▶ WHAT YOU WILL DO: Only one stretch of the listing below is wanted. Begin at the line that has "Todos buscan oro", stop after the line that has "viendo dónde está realmente", and repeat every line in between exactly.

▶ PROVIDED MATERIAL:

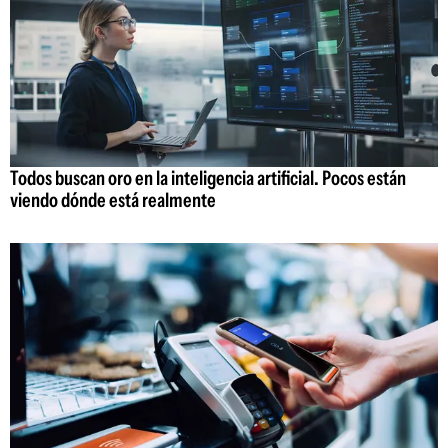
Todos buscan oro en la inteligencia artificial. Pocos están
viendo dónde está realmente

--

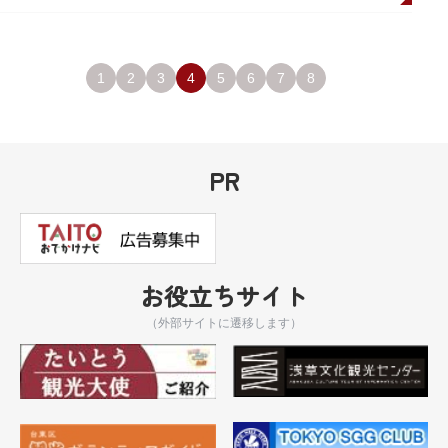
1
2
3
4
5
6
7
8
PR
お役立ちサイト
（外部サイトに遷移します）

▶ ANSWER FOR THE TASK:
Todos buscan oro en la inteligencia artificial. Pocos están
viendo dónde está realmente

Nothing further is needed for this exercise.